• Task item:
For the data below, report how many lines include the word "screenshot", and write nothing else.

• Materials provided:
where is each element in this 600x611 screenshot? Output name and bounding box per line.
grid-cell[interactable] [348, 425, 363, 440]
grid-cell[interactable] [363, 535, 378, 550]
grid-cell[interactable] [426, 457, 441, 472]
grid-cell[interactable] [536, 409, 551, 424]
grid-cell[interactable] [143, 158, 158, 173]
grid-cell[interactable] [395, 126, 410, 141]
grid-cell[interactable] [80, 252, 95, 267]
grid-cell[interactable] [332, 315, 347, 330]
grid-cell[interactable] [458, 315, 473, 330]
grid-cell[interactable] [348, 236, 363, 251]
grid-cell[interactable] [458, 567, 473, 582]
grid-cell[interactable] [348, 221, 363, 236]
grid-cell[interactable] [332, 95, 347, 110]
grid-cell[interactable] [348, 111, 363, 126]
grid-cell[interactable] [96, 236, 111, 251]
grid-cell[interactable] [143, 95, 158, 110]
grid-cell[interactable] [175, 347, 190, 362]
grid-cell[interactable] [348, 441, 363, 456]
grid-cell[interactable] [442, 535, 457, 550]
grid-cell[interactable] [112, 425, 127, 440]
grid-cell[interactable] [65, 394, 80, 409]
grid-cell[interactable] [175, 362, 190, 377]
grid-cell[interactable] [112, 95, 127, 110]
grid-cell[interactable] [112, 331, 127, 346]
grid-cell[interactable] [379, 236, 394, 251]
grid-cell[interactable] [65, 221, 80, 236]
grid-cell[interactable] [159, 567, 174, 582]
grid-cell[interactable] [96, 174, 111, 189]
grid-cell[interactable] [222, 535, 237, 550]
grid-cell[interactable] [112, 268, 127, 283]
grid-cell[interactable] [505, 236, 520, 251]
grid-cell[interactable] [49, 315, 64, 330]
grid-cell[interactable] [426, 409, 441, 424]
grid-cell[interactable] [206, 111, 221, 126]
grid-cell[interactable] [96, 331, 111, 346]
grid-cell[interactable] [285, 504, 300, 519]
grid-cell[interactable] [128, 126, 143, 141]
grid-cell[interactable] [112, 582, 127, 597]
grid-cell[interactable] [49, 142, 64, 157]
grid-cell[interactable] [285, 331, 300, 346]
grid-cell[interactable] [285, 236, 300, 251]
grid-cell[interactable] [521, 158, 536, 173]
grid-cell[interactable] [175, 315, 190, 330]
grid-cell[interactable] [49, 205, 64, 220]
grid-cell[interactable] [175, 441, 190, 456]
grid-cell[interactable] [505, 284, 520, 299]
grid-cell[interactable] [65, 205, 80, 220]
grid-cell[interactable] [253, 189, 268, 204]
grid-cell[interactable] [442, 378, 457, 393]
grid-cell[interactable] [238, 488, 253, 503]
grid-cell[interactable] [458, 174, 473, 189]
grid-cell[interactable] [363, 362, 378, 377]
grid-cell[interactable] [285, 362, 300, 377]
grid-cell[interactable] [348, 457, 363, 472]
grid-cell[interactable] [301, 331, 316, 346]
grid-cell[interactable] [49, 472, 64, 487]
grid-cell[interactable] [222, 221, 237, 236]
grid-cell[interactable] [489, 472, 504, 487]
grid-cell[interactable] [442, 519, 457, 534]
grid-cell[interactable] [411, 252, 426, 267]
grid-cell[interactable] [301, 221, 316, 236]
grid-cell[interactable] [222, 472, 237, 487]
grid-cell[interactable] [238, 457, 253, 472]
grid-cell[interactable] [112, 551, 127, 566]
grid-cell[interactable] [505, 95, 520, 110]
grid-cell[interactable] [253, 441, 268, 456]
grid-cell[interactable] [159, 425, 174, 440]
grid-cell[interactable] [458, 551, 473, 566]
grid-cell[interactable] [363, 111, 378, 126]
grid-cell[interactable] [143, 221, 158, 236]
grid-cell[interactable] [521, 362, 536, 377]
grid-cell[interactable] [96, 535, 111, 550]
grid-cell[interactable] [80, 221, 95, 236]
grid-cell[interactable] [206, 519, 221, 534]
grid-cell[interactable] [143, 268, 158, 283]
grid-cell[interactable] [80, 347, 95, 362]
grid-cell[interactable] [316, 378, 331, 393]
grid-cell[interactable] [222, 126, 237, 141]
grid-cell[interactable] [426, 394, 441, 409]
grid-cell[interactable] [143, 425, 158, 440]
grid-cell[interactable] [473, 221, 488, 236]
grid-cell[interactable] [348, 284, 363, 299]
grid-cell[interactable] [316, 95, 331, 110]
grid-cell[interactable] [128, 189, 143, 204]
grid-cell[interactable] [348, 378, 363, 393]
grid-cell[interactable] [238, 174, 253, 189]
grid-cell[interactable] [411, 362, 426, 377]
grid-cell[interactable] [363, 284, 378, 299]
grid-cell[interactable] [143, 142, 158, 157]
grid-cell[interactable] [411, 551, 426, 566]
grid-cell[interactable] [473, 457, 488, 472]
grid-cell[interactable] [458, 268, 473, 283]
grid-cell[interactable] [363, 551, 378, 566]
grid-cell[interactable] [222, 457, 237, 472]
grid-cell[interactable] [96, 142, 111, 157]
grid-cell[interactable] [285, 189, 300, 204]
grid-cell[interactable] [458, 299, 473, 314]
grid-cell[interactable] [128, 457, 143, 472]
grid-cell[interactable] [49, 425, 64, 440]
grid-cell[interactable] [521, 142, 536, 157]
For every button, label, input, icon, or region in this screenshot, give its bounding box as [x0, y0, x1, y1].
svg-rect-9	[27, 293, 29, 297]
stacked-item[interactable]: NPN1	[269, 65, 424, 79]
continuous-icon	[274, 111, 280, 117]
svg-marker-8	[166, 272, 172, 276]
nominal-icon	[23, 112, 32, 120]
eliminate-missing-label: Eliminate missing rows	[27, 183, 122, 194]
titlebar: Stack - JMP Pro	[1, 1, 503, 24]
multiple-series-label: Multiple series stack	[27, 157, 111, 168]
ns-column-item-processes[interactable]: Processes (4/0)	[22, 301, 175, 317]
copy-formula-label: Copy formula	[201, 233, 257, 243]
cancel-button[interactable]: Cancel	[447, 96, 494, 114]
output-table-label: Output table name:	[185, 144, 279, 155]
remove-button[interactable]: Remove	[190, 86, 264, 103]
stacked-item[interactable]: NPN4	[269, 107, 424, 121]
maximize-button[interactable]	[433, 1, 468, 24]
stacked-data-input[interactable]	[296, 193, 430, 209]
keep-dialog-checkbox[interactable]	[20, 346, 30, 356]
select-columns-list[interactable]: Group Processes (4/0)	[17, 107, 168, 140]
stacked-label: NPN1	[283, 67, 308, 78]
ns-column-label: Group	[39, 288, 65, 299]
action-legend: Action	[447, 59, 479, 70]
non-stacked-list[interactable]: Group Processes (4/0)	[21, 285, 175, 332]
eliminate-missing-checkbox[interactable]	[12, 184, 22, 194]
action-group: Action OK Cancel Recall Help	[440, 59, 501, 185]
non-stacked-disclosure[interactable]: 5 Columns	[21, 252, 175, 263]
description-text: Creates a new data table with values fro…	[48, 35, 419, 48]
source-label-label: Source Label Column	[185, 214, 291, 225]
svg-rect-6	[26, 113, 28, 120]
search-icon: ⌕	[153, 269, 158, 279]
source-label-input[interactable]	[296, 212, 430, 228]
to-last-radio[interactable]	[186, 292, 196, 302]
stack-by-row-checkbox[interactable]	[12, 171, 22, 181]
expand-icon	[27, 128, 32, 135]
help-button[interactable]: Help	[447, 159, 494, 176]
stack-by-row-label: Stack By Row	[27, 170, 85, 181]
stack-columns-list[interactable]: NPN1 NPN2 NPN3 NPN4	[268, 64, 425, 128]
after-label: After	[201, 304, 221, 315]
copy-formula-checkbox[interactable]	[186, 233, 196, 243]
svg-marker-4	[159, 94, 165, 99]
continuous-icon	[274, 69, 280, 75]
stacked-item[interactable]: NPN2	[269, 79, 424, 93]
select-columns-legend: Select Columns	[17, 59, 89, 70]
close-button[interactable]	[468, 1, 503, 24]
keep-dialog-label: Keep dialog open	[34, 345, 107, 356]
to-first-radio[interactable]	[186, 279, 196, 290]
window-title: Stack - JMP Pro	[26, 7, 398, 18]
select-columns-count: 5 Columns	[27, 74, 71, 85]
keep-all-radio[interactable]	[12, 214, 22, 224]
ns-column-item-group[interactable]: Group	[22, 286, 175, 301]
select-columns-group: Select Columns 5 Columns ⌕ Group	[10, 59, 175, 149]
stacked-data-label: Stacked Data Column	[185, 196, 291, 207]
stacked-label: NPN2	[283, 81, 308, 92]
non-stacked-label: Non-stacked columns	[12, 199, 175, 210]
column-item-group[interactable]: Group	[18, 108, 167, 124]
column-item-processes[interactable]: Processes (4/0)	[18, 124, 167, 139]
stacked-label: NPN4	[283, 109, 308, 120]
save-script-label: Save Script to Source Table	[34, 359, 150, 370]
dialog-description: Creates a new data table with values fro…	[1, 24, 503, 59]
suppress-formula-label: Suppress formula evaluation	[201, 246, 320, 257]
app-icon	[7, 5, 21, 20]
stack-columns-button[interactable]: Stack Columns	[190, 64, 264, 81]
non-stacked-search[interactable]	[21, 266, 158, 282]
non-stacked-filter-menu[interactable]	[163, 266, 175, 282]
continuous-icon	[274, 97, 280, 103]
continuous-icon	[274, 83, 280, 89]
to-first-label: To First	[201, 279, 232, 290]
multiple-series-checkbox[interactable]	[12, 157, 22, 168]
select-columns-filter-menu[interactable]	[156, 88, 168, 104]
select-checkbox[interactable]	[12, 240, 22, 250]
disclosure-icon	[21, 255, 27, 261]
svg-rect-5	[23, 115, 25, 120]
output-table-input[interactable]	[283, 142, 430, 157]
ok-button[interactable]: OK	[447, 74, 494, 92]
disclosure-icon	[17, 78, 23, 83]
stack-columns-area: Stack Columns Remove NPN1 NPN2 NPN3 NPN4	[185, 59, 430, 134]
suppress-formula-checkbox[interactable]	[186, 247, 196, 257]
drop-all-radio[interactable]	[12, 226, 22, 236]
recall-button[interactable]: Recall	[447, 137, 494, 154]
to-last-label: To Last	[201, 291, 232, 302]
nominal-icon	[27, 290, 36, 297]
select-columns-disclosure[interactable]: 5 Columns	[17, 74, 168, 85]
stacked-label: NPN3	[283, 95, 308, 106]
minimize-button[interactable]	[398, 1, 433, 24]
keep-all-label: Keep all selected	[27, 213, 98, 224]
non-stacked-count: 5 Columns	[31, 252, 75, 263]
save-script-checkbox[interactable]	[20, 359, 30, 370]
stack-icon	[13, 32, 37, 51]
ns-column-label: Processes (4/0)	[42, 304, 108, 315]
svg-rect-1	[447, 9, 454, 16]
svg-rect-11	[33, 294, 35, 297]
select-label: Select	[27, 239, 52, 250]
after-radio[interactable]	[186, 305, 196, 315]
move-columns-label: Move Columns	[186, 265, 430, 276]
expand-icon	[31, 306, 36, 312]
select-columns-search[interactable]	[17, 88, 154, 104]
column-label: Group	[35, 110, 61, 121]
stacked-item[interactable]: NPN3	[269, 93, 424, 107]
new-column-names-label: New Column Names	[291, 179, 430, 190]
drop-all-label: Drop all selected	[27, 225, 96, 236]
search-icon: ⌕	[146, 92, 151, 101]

• Exercise result:
2